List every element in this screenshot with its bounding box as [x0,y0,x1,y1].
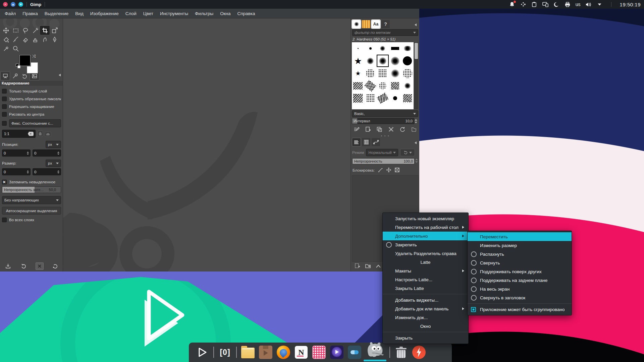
clone-tool[interactable] [30,35,40,44]
kdeconnect-icon[interactable] [542,1,548,7]
tool-option-checkbox[interactable]: Удалять обрезанные пиксели [2,95,61,103]
new-layer-group-icon[interactable] [365,263,371,270]
rectangle-select-tool[interactable] [11,26,20,35]
tab-tool-options[interactable] [1,72,10,80]
transform-tool[interactable] [50,26,59,35]
fixed-checkbox[interactable] [2,121,7,126]
free-select-tool[interactable] [20,26,30,35]
dots-grid-app-launcher[interactable] [312,346,326,359]
tab-brushes[interactable] [352,20,361,28]
notes-app-launcher[interactable]: N [294,346,308,359]
notifications-bell-icon[interactable] [509,1,515,7]
help-icon[interactable]: ? [381,20,390,28]
raise-layer-icon[interactable] [376,263,381,269]
ink-tool[interactable] [50,35,59,44]
clear-input-icon[interactable]: × [28,132,34,136]
brush-group-dropdown[interactable]: Basic, [352,110,418,117]
opacity-spinner[interactable] [415,159,418,163]
fuzzy-select-tool[interactable] [30,26,40,35]
lock-position-icon[interactable] [386,167,391,173]
menu-item[interactable]: Переместить [468,232,572,241]
all-layers-checkbox[interactable]: Во всех слоях [2,217,61,223]
paintbrush-tool[interactable] [11,35,20,44]
menu-item[interactable] [383,330,468,334]
menu-item[interactable]: Свернуть [468,258,572,267]
toggle-app-launcher[interactable] [348,346,361,359]
move-tool[interactable] [1,26,11,35]
firefox-launcher[interactable] [277,346,290,359]
edit-brush-icon[interactable] [354,126,360,134]
menu-item[interactable]: На весь экран [468,285,572,293]
device-notifier-icon[interactable] [520,1,526,7]
delete-brush-icon[interactable] [388,126,394,134]
package-app-launcher[interactable] [259,346,272,359]
refresh-brushes-icon[interactable] [399,126,406,134]
size-width-input[interactable]: 0 [2,168,31,175]
brush-spacing-slider[interactable]: Интервал 10,0 [352,118,414,124]
eraser-tool[interactable] [20,35,30,44]
gimp-menu-item[interactable]: Окна [217,9,234,18]
menu-item[interactable] [468,302,572,305]
spacing-spinner[interactable] [415,118,417,123]
night-color-icon[interactable] [553,1,559,7]
tab-fonts[interactable]: Aa [372,20,380,28]
aspect-ratio-input[interactable]: 1:1 × [2,130,36,138]
new-brush-icon[interactable] [365,126,371,134]
gimp-menu-item[interactable]: Правка [19,9,41,18]
tab-patterns[interactable] [362,20,370,28]
maximize-button[interactable] [11,2,15,7]
size-unit-dropdown[interactable]: px [46,160,61,167]
restore-tool-preset-icon[interactable] [20,262,28,270]
position-x-input[interactable]: 0 [2,149,31,157]
menu-item[interactable]: Свернуть в заголовок [468,293,572,302]
color-picker-tool[interactable] [1,44,11,53]
lock-pixels-icon[interactable] [378,167,383,173]
gimp-menu-item[interactable]: Слой [122,9,140,18]
autoshrink-button[interactable]: Автосокращение выделения [2,207,61,215]
keyboard-layout-indicator[interactable]: us [576,2,581,7]
position-unit-dropdown[interactable]: px [46,141,61,148]
menu-item[interactable]: Настроить Latte... [383,275,468,284]
brush-grid-scrollbar[interactable] [414,42,418,109]
tool-option-checkbox[interactable]: Разрешить наращивание [2,103,61,110]
volume-icon[interactable] [586,1,592,7]
menu-item[interactable]: Latte [383,258,468,266]
menu-item[interactable]: Добавить док или панель [383,304,468,313]
play-logo-launcher[interactable] [196,346,209,359]
menu-item[interactable]: Поддерживать на заднем плане [468,276,572,285]
menu-item[interactable]: Макеты [383,266,468,275]
brush-filter-input[interactable]: фильтр по меткам [352,29,418,36]
duplicate-brush-icon[interactable] [376,126,382,134]
tool-option-checkbox[interactable]: Рисовать из центра [2,110,61,118]
tray-expander-chevron-icon[interactable] [597,1,603,7]
lock-alpha-icon[interactable] [394,167,400,173]
gimp-task-icon[interactable] [366,342,385,359]
menu-item[interactable]: Удалить Разделитель справа [383,249,468,258]
smudge-tool[interactable] [40,35,50,44]
zoom-tool[interactable] [11,44,20,53]
panel-collapse-icon[interactable] [57,73,62,77]
tab-layers[interactable] [352,138,361,146]
layer-mode-dropdown[interactable]: Нормальный [366,149,398,156]
fixed-dropdown[interactable]: Фикс. Соотношение с... [9,119,61,127]
gimp-menu-item[interactable]: Фильтры [192,9,217,18]
menu-item[interactable]: Переместить на рабочий стол [383,223,468,232]
selected-brush-cell[interactable] [377,55,389,67]
menu-item[interactable] [383,293,468,296]
gimp-menu-item[interactable]: Изображение [87,9,122,18]
new-layer-icon[interactable] [354,263,360,270]
brush-grid[interactable]: ★ ★ [352,42,414,109]
gimp-menu-item[interactable]: Инструменты [157,9,192,18]
tab-channels[interactable] [362,138,370,146]
file-manager-launcher[interactable] [241,346,255,359]
delete-tool-preset-icon[interactable] [36,262,44,270]
swap-colors-icon[interactable]: ⤨ [32,54,36,59]
darken-opacity-slider[interactable]: Непрозрачность зате... 50,0 [2,186,61,193]
menu-item[interactable]: Запустить новый экземпляр [383,214,468,223]
reset-tool-options-icon[interactable] [51,262,59,270]
portrait-orientation-icon[interactable] [38,131,43,137]
position-y-input[interactable]: 0 [33,149,61,157]
menu-item[interactable]: Поддерживать поверх других [468,267,572,276]
foreground-color-swatch[interactable] [19,55,31,66]
power-lightning-launcher[interactable] [412,346,426,359]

= = =

◆ WHAT THE EXERCISE ASKS
Word for word, return the listing above; the pictures do not belong in the copy.

◆ TASK RESULT
List every element in this screenshot with its bounding box as [x0,y0,x1,y1].
clone-tool[interactable] [30,35,40,44]
kdeconnect-icon[interactable] [542,1,548,7]
tool-option-checkbox[interactable]: Удалять обрезанные пиксели [2,95,61,103]
new-layer-group-icon[interactable] [365,263,371,270]
rectangle-select-tool[interactable] [11,26,20,35]
tab-tool-options[interactable] [1,72,10,80]
transform-tool[interactable] [50,26,59,35]
fixed-checkbox[interactable] [2,121,7,126]
free-select-tool[interactable] [20,26,30,35]
dots-grid-app-launcher[interactable] [312,346,326,359]
tab-brushes[interactable] [352,20,361,28]
notes-app-launcher[interactable]: N [294,346,308,359]
notifications-bell-icon[interactable] [509,1,515,7]
help-icon[interactable]: ? [381,20,390,28]
raise-layer-icon[interactable] [376,263,381,269]
ink-tool[interactable] [50,35,59,44]
clear-input-icon[interactable]: × [28,132,34,136]
brush-group-dropdown[interactable]: Basic, [352,110,418,117]
opacity-spinner[interactable] [415,159,418,163]
fuzzy-select-tool[interactable] [30,26,40,35]
lock-position-icon[interactable] [386,167,391,173]
menu-item[interactable]: Переместить [468,232,572,241]
all-layers-checkbox[interactable]: Во всех слоях [2,217,61,223]
paintbrush-tool[interactable] [11,35,20,44]
menu-item[interactable] [383,330,468,334]
menu-item[interactable]: Свернуть [468,258,572,267]
toggle-app-launcher[interactable] [348,346,361,359]
move-tool[interactable] [1,26,11,35]
firefox-launcher[interactable] [277,346,290,359]
edit-brush-icon[interactable] [354,126,360,134]
menu-item[interactable]: На весь экран [468,285,572,293]
device-notifier-icon[interactable] [520,1,526,7]
delete-brush-icon[interactable] [388,126,394,134]
package-app-launcher[interactable] [259,346,272,359]
refresh-brushes-icon[interactable] [399,126,406,134]
size-width-input[interactable]: 0 [2,168,31,175]
brush-spacing-slider[interactable]: Интервал 10,0 [352,118,414,124]
eraser-tool[interactable] [20,35,30,44]
gimp-menu-item[interactable]: Окна [217,9,234,18]
menu-item[interactable] [468,302,572,305]
spacing-spinner[interactable] [415,118,417,123]
night-color-icon[interactable] [553,1,559,7]
tab-fonts[interactable]: Aa [372,20,380,28]
aspect-ratio-input[interactable]: 1:1 × [2,130,36,138]
new-brush-icon[interactable] [365,126,371,134]
gimp-menu-item[interactable]: Правка [19,9,41,18]
tab-patterns[interactable] [362,20,370,28]
maximize-button[interactable] [11,2,15,7]
size-unit-dropdown[interactable]: px [46,160,61,167]
restore-tool-preset-icon[interactable] [20,262,28,270]
position-x-input[interactable]: 0 [2,149,31,157]
menu-item[interactable]: Свернуть в заголовок [468,293,572,302]
color-picker-tool[interactable] [1,44,11,53]
lock-pixels-icon[interactable] [378,167,383,173]
gimp-menu-item[interactable]: Слой [122,9,140,18]
autoshrink-button[interactable]: Автосокращение выделения [2,207,61,215]
keyboard-layout-indicator[interactable]: us [576,2,581,7]
position-unit-dropdown[interactable]: px [46,141,61,148]
menu-item[interactable]: Настроить Latte... [383,275,468,284]
brush-grid-scrollbar[interactable] [414,42,418,109]
tool-option-checkbox[interactable]: Разрешить наращивание [2,103,61,110]
volume-icon[interactable] [586,1,592,7]
menu-item[interactable]: Latte [383,258,468,266]
menu-item[interactable]: Добавить док или панель [383,304,468,313]
play-logo-launcher[interactable] [196,346,209,359]
menu-item[interactable]: Поддерживать на заднем плане [468,276,572,285]
menu-item[interactable]: Макеты [383,266,468,275]
brush-filter-input[interactable]: фильтр по меткам [352,29,418,36]
duplicate-brush-icon[interactable] [376,126,382,134]
tool-option-checkbox[interactable]: Рисовать из центра [2,110,61,118]
tray-expander-chevron-icon[interactable] [597,1,603,7]
lock-alpha-icon[interactable] [394,167,400,173]
gimp-task-icon[interactable] [366,342,385,359]
menu-item[interactable]: Удалить Разделитель справа [383,249,468,258]
smudge-tool[interactable] [40,35,50,44]
zoom-tool[interactable] [11,44,20,53]
panel-collapse-icon[interactable] [57,73,62,77]
tab-layers[interactable] [352,138,361,146]
layer-mode-dropdown[interactable]: Нормальный [366,149,398,156]
fixed-dropdown[interactable]: Фикс. Соотношение с... [9,119,61,127]
gimp-menu-item[interactable]: Фильтры [192,9,217,18]
menu-item[interactable]: Переместить на рабочий стол [383,223,468,232]
selected-brush-cell[interactable] [377,55,389,67]
menu-item[interactable] [383,293,468,296]
gimp-menu-item[interactable]: Изображение [87,9,122,18]
new-layer-icon[interactable] [354,263,360,270]
brush-grid[interactable]: ★ ★ [352,42,414,109]
gimp-menu-item[interactable]: Инструменты [157,9,192,18]
tab-channels[interactable] [362,138,370,146]
file-manager-launcher[interactable] [241,346,255,359]
delete-tool-preset-icon[interactable] [36,262,44,270]
swap-colors-icon[interactable]: ⤨ [32,54,36,59]
darken-opacity-slider[interactable]: Непрозрачность зате... 50,0 [2,186,61,193]
menu-item[interactable]: Запустить новый экземпляр [383,214,468,223]
reset-tool-options-icon[interactable] [51,262,59,270]
portrait-orientation-icon[interactable] [38,131,43,137]
position-y-input[interactable]: 0 [33,149,61,157]
menu-item[interactable]: Поддерживать поверх других [468,267,572,276]
foreground-color-swatch[interactable] [19,55,31,66]
power-lightning-launcher[interactable] [412,346,426,359]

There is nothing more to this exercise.